Una investigación periodística internacional volvió a encender las alertas sobre el uso de plataformas digitales para la comisión de delitos sexuales. El reportaje identificó redes activas donde usuarios compartían contenidos, recomendaciones y material vinculado a abusos contra mujeres en estado de inconsciencia. El reportaje de CNN titulado “Exposing a global ‘rape academy’” reveló la existencia de comunidades digitales donde se intercambiaban prácticas ilícitas y material audiovisual relacionado con agresiones sexuales.

La investigación tiene como antecedente el caso de Dominique Pelicot, juzgado en 2024, quien durante años contactó a distintos hombres para que abusaran de su entonces esposa mientras ella se encontraba inconsciente. Durante el proceso judicial, se encontraron más de 20 mil fotografías y videos que permitieron identificar a decenas de involucrados. De foros cerrados a nuevas plataformas Tras el cierre del sitio donde operaban inicialmente estos grupos, los usuarios migraron hacia nuevas plataformas digitales, manteniendo sus actividades.
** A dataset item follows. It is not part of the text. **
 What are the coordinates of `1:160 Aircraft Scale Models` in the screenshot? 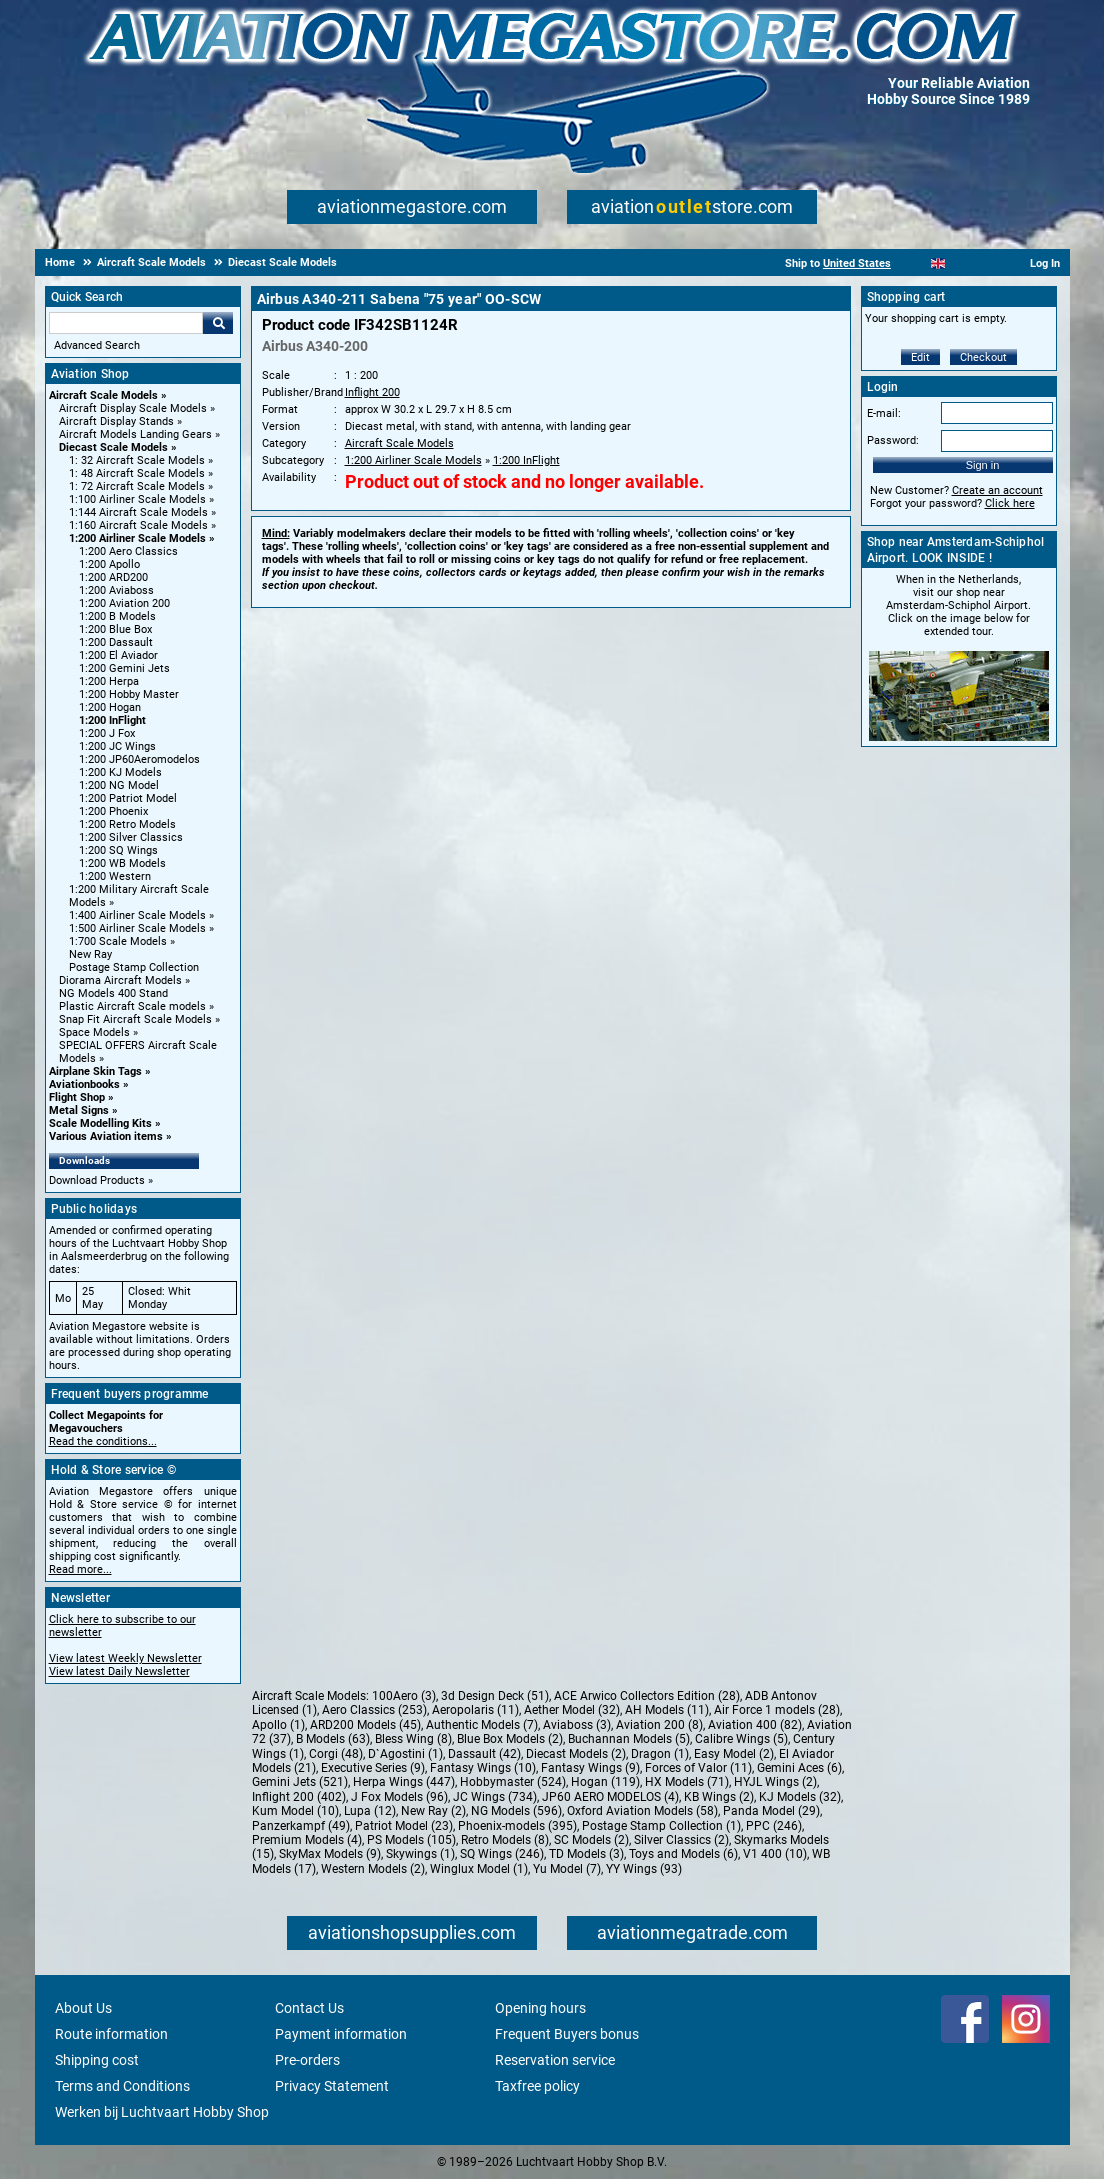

Entre los espacios identificados se encuentra el sitio “Motherless. com”, donde se detectaron más de 20 mil videos asociados a contenido en el que las víctimas aparecen dormidas o inconscientes. Estos contenidos, etiquetados bajo categorías específicas, acumulaban cientos de miles de visualizaciones, evidenciando la magnitud del fenómeno y su alcance global.

El rol de Telegram en la difusión Uno de los focos principales de la investigación fue un grupo en la aplicación Telegram denominado “Zzz”, que llegó a reunir cerca de mil usuarios. En este espacio, los participantes compartían información sobre sustancias, métodos y prácticas ilegales, además de intercambiar material audiovisual. El grupo funcionaba de manera continua, con usuarios de distintas partes del mundo, quienes incluso utilizaban criptomonedas para realizar transacciones y evitar ser rastreados.

Tras la publicación del reportaje, la plataforma eliminó el grupo, aunque no emitió declaraciones públicas sobre el caso. Persistencia del contenido en internet A pesar del cierre de algunos espacios, parte del material identificado continúa disponible en sitios web, lo que plantea interrogantes sobre la capacidad de control y eliminación de este tipo de contenidos en internet. El fenómeno también evidencia la dificultad de regular plataformas digitales que operan a escala global y con dinámicas descentralizadas.

El caso ha reactivado el debate sobre la responsabilidad de las plataformas tecnológicas en la moderación de contenidos y la prevención de delitos. La existencia de estas comunidades digitales no solo refleja un problema de seguridad, sino también desafíos en materia de legislación, fiscalización y cooperación internacional.